TASK TO COMPLETE: For the entries that follow, produce an exact copy with no pictures in it.

── DATA FOR THE TASK ──

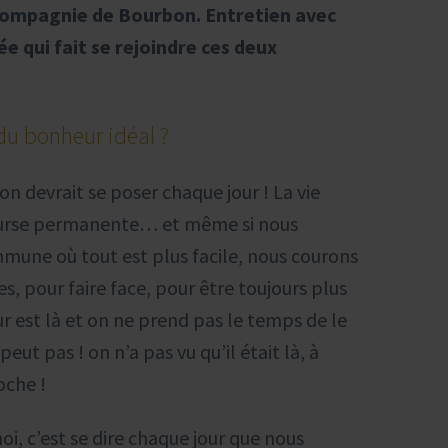
 compagnie de Bourbon. Entretien avec
 qui fait se rejoindre ces deux
 du bonheur idéal ?
on devrait se poser chaque jour ! La vie
course permanente… et même si nous
mune où tout est plus facile, nous courons
es, pour faire face, pour être toujours plus
r est là et on ne prend pas le temps de le
peut pas ! on n’a pas vu qu’il était là, à
oche !
i, c’est se dire chaque jour que nous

───

SOLUTION BELOW:
 compagnie de Bourbon. Entretien avec
 qui fait se rejoindre ces deux
 du bonheur idéal ?
on devrait se poser chaque jour ! La vie
course permanente… et même si nous
mune où tout est plus facile, nous courons
es, pour faire face, pour être toujours plus
r est là et on ne prend pas le temps de le
peut pas ! on n’a pas vu qu’il était là, à
oche !
i, c’est se dire chaque jour que nous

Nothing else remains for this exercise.